We speak with military analyst, William Arkin, author of the new book Code Names: Deciphering U.S. Military Plans, Programs, and Operations in the 9/11 World. It identifies 3,000 once-secret code names and details the plans and missions they stand for. Steven Aftergood of Secrecy News describes the book as "perhaps the most concentrated act of defiance of official secrecy policies since Howard Morland wrote about the H Bomb Secret in the Progressive in 1979."

Katrina vanden Heuvel (editor, The Nation) highlights an important documentary series on her blog Editor's Cut (

Last week, the BBC re-broadcast a provocative documentary series which challenges the idea that Al Qaeda is the center of a uniquely powerful, unified and well-organized international terrorist conspiracy.

"The attacks on September 11th," according to the film's director Adam Curtis--one of Britain's leading documentary filmmakers--"were not the expression of a confident and growing movement. They were acts of desperation by a small group frustrated by their failure which they blamed on the power of America. It is also important," Curtis adds, "to realize that many within the Islamist movement were against this strategy." (This view accords with those held by terrorism experts--like Peter Bergen--who argue that Al Qaeda is largely a spent force that has changed from a tight-knit organization capable of carrying out 9/11 to more of an ideological threat with loose networks in many nations.)

The film also challenges other accepted articles of faith in the so-called war on terror, and documents that much of what we have been told about a centralized, international terrorist threat "is a fantasy that has been exaggerated and distorted by politicans. It is a dark illusion that has spread unquestioned through governments around the world, the security services and the international media."

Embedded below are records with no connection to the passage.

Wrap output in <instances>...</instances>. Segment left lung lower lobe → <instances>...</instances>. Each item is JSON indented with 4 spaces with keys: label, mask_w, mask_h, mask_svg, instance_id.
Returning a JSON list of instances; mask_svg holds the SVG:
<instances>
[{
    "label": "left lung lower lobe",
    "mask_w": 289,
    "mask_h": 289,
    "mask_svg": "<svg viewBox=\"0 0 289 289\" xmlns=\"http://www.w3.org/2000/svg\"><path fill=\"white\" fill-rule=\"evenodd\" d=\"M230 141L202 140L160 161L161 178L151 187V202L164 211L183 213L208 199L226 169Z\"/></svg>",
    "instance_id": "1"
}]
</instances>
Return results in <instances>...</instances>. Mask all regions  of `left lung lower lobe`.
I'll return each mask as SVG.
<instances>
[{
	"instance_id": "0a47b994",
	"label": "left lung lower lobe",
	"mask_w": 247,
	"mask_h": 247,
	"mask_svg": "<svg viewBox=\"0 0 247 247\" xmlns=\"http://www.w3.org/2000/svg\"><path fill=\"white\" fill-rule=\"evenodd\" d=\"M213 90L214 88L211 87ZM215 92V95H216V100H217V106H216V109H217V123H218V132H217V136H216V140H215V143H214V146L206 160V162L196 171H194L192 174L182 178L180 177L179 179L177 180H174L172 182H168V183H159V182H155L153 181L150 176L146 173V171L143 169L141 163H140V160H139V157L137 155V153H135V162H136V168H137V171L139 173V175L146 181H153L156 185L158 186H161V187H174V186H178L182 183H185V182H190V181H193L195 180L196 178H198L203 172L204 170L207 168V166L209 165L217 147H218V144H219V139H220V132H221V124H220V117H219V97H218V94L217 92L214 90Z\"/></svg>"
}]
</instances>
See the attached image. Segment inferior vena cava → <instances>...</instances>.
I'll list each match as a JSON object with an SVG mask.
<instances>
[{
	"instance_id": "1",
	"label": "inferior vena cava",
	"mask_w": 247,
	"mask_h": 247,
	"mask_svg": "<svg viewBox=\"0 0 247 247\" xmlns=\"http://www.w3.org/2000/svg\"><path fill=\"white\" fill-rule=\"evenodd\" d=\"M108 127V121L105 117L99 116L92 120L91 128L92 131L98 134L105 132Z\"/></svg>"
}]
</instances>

It's very well done and will make you think. If you haven't seen it, please visit Information Clearing House ( which has provided it since at least October. Scroll down to "video links" and look for "The Power of Nightmares."

And I know most of you already check Iraq Dispatches on your own with no heads up, let me point out that Dahr Jamail has a new post up today ( on the mood as the election looms:

With the "elections" just three days away, people are terrified. Families are fleeing Baghdad much as they did prior to the invasion of the country. Seeking refuge from what everyone fears to be a massive onslaught of violence in the capital city, huge lines of cars are stacked up at checkpoints on the outer edges of the city.

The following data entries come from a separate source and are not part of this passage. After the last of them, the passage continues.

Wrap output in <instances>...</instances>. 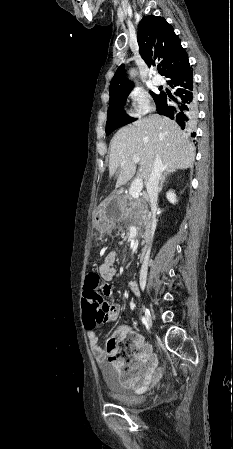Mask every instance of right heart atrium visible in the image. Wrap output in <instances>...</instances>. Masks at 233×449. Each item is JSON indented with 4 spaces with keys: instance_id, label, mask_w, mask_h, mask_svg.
<instances>
[{
    "instance_id": "1",
    "label": "right heart atrium",
    "mask_w": 233,
    "mask_h": 449,
    "mask_svg": "<svg viewBox=\"0 0 233 449\" xmlns=\"http://www.w3.org/2000/svg\"><path fill=\"white\" fill-rule=\"evenodd\" d=\"M128 98L131 104L132 117H143L146 114L150 113L153 109L150 95L142 88H132L128 93Z\"/></svg>"
}]
</instances>
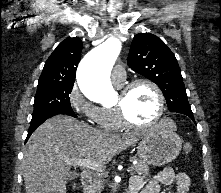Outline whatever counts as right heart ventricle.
<instances>
[{
	"mask_svg": "<svg viewBox=\"0 0 221 193\" xmlns=\"http://www.w3.org/2000/svg\"><path fill=\"white\" fill-rule=\"evenodd\" d=\"M101 120L98 123L108 130H119L123 127L114 107H101Z\"/></svg>",
	"mask_w": 221,
	"mask_h": 193,
	"instance_id": "1",
	"label": "right heart ventricle"
}]
</instances>
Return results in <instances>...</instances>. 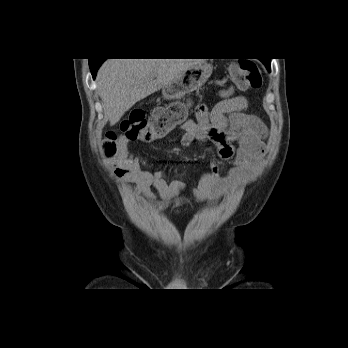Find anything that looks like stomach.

Policemen and Iraqi soldiers are trying to convince people to stay in the city and vote.

Nobody is listening to them.

Whereas Baghdad is filled with Fallujah refugees, now villages and smaller cities on the outskirts of Baghdad are filling up with election refugees.

Yet these places aren't safe either. In Baquba attacks on polling stations are a near daily occurrence. Mortar attacks are common on polling stations even as far south as Basra. A truck bomb struck a Kurdish political party headquarters in a small town near Mosul, killing 15 people, wounding twice that many. A string of car bombs detonated at polling stations in Kirkuk, which was already under an 8pm-5am curfew, killing 10 Iraqis.

Here in Baghdad, although the High Commission for Elections in Iraq has yet to announce their locations, schools which are being converted into polling stations are already being attacked.

Iraqis who live near these schools are terrorized at the prospect.

"They can block the whole city and people cannot move," says a man speaking to me on condition of anonymity, "The city is dead, the people are dead. For what? For these forced elections!"

He is angry and frustrated because his street is now blocked as he lives near a small yellow middle school that is going to be used as a polling station.

[Note this post has been edited to correct font errors when copying and pasting.]